Prompt: Leaving out all pictures, return the records word for word.
§
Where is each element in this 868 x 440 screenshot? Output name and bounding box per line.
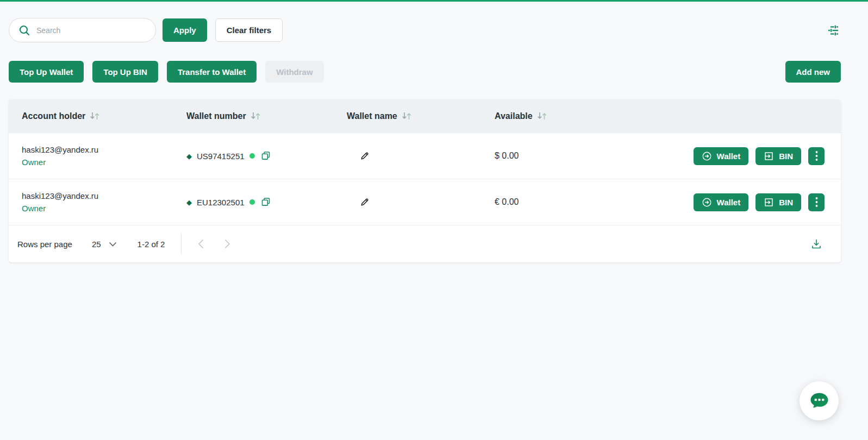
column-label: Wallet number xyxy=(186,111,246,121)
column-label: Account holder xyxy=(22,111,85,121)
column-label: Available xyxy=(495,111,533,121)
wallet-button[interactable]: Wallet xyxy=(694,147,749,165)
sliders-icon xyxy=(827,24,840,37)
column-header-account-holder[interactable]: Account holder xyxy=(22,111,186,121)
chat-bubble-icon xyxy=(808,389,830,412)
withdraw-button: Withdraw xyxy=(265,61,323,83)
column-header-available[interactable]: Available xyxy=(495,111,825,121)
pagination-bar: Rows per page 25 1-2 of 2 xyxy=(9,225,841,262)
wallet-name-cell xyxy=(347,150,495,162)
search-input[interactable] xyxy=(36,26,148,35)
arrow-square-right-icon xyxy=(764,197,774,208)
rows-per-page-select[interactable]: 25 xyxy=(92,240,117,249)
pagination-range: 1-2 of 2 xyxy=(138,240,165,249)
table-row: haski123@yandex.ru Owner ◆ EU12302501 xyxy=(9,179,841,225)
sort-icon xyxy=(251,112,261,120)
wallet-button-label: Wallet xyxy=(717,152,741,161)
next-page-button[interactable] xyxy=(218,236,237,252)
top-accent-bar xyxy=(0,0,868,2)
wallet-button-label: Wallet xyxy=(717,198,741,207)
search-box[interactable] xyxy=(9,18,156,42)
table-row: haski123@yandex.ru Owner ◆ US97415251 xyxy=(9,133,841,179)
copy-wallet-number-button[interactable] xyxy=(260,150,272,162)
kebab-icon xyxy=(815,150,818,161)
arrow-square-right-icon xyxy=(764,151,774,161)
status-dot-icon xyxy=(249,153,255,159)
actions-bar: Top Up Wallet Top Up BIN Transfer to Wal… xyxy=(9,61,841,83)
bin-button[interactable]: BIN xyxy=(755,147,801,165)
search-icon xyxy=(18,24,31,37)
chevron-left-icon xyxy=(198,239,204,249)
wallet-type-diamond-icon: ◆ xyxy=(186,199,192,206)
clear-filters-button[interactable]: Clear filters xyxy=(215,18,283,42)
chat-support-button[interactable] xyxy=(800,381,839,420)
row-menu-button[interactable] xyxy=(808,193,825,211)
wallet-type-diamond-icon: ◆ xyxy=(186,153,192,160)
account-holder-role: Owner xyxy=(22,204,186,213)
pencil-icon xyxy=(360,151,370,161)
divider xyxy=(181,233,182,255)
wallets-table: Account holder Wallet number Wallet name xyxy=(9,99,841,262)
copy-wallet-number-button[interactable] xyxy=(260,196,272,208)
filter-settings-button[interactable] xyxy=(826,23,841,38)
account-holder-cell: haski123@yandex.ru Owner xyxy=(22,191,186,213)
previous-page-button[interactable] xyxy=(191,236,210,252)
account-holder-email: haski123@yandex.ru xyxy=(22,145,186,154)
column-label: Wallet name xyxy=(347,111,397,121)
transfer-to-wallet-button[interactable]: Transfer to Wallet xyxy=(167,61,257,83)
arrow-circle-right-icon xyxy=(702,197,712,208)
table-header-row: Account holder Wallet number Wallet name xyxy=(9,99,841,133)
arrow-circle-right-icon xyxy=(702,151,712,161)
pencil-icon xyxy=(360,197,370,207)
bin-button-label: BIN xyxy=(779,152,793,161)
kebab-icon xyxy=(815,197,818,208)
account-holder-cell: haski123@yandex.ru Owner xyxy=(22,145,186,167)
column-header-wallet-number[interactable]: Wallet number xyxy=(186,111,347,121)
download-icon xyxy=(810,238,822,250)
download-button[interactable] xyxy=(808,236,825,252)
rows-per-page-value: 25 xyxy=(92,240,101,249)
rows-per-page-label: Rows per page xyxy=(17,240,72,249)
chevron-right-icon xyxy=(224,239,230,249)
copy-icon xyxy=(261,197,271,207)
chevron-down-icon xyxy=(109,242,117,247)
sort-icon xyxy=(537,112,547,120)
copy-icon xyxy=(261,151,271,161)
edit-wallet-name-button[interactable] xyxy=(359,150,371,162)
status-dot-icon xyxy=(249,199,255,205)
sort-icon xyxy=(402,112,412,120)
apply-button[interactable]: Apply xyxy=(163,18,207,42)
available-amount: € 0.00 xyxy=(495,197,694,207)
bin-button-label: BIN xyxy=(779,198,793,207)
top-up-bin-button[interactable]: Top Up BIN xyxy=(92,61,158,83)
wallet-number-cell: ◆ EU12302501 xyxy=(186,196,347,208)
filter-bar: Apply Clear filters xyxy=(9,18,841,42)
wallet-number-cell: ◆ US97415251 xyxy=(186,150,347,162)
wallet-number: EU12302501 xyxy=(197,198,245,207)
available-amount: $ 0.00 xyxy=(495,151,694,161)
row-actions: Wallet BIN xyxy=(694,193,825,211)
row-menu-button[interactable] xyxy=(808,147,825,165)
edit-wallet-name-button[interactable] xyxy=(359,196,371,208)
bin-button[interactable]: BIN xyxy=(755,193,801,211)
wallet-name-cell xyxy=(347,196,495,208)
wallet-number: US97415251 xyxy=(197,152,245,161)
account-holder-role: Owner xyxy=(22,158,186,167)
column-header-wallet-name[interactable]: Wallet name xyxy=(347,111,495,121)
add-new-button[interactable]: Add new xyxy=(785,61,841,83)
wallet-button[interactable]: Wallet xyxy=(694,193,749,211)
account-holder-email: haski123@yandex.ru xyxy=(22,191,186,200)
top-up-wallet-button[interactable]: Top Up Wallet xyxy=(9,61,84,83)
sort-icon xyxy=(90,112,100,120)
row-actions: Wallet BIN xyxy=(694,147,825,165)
§
The answer:
Where is each element in this 868 x 440 screenshot? Output name and bounding box per line.
column-label: Wallet number xyxy=(186,111,246,121)
column-label: Account holder xyxy=(22,111,85,121)
column-label: Available xyxy=(495,111,533,121)
wallet-button[interactable]: Wallet xyxy=(694,147,749,165)
sliders-icon xyxy=(827,24,840,37)
column-header-account-holder[interactable]: Account holder xyxy=(22,111,186,121)
chat-bubble-icon xyxy=(808,389,830,412)
withdraw-button: Withdraw xyxy=(265,61,323,83)
column-header-available[interactable]: Available xyxy=(495,111,825,121)
pagination-bar: Rows per page 25 1-2 of 2 xyxy=(9,225,841,262)
wallet-name-cell xyxy=(347,150,495,162)
search-input[interactable] xyxy=(36,26,148,35)
arrow-square-right-icon xyxy=(764,197,774,208)
rows-per-page-select[interactable]: 25 xyxy=(92,240,117,249)
pagination-range: 1-2 of 2 xyxy=(138,240,165,249)
table-row: haski123@yandex.ru Owner ◆ EU12302501 xyxy=(9,179,841,225)
sort-icon xyxy=(251,112,261,120)
wallet-button-label: Wallet xyxy=(717,152,741,161)
next-page-button[interactable] xyxy=(218,236,237,252)
top-accent-bar xyxy=(0,0,868,2)
wallet-button-label: Wallet xyxy=(717,198,741,207)
search-box[interactable] xyxy=(9,18,156,42)
table-row: haski123@yandex.ru Owner ◆ US97415251 xyxy=(9,133,841,179)
copy-wallet-number-button[interactable] xyxy=(260,150,272,162)
kebab-icon xyxy=(815,150,818,161)
arrow-square-right-icon xyxy=(764,151,774,161)
status-dot-icon xyxy=(249,153,255,159)
actions-bar: Top Up Wallet Top Up BIN Transfer to Wal… xyxy=(9,61,841,83)
bin-button[interactable]: BIN xyxy=(755,147,801,165)
search-icon xyxy=(18,24,31,37)
chevron-left-icon xyxy=(198,239,204,249)
wallet-type-diamond-icon: ◆ xyxy=(186,199,192,206)
clear-filters-button[interactable]: Clear filters xyxy=(215,18,283,42)
chat-support-button[interactable] xyxy=(800,381,839,420)
row-menu-button[interactable] xyxy=(808,193,825,211)
wallet-type-diamond-icon: ◆ xyxy=(186,153,192,160)
account-holder-role: Owner xyxy=(22,204,186,213)
pencil-icon xyxy=(360,151,370,161)
divider xyxy=(181,233,182,255)
wallets-table: Account holder Wallet number Wallet name xyxy=(9,99,841,262)
copy-wallet-number-button[interactable] xyxy=(260,196,272,208)
filter-settings-button[interactable] xyxy=(826,23,841,38)
account-holder-cell: haski123@yandex.ru Owner xyxy=(22,191,186,213)
previous-page-button[interactable] xyxy=(191,236,210,252)
account-holder-email: haski123@yandex.ru xyxy=(22,145,186,154)
column-label: Wallet name xyxy=(347,111,397,121)
transfer-to-wallet-button[interactable]: Transfer to Wallet xyxy=(167,61,257,83)
arrow-circle-right-icon xyxy=(702,197,712,208)
table-header-row: Account holder Wallet number Wallet name xyxy=(9,99,841,133)
arrow-circle-right-icon xyxy=(702,151,712,161)
pencil-icon xyxy=(360,197,370,207)
bin-button-label: BIN xyxy=(779,152,793,161)
kebab-icon xyxy=(815,197,818,208)
account-holder-cell: haski123@yandex.ru Owner xyxy=(22,145,186,167)
column-header-wallet-number[interactable]: Wallet number xyxy=(186,111,347,121)
download-icon xyxy=(810,238,822,250)
download-button[interactable] xyxy=(808,236,825,252)
rows-per-page-value: 25 xyxy=(92,240,101,249)
rows-per-page-label: Rows per page xyxy=(17,240,72,249)
chevron-right-icon xyxy=(224,239,230,249)
copy-icon xyxy=(261,197,271,207)
chevron-down-icon xyxy=(109,242,117,247)
sort-icon xyxy=(537,112,547,120)
copy-icon xyxy=(261,151,271,161)
edit-wallet-name-button[interactable] xyxy=(359,150,371,162)
status-dot-icon xyxy=(249,199,255,205)
sort-icon xyxy=(402,112,412,120)
apply-button[interactable]: Apply xyxy=(163,18,207,42)
available-amount: € 0.00 xyxy=(495,197,694,207)
bin-button-label: BIN xyxy=(779,198,793,207)
top-up-bin-button[interactable]: Top Up BIN xyxy=(92,61,158,83)
wallet-number-cell: ◆ EU12302501 xyxy=(186,196,347,208)
filter-bar: Apply Clear filters xyxy=(9,18,841,42)
wallet-number-cell: ◆ US97415251 xyxy=(186,150,347,162)
wallet-number: EU12302501 xyxy=(197,198,245,207)
available-amount: $ 0.00 xyxy=(495,151,694,161)
row-actions: Wallet BIN xyxy=(694,193,825,211)
row-menu-button[interactable] xyxy=(808,147,825,165)
edit-wallet-name-button[interactable] xyxy=(359,196,371,208)
bin-button[interactable]: BIN xyxy=(755,193,801,211)
wallet-name-cell xyxy=(347,196,495,208)
wallet-number: US97415251 xyxy=(197,152,245,161)
account-holder-role: Owner xyxy=(22,158,186,167)
column-header-wallet-name[interactable]: Wallet name xyxy=(347,111,495,121)
add-new-button[interactable]: Add new xyxy=(785,61,841,83)
wallet-button[interactable]: Wallet xyxy=(694,193,749,211)
account-holder-email: haski123@yandex.ru xyxy=(22,191,186,200)
top-up-wallet-button[interactable]: Top Up Wallet xyxy=(9,61,84,83)
sort-icon xyxy=(90,112,100,120)
row-actions: Wallet BIN xyxy=(694,147,825,165)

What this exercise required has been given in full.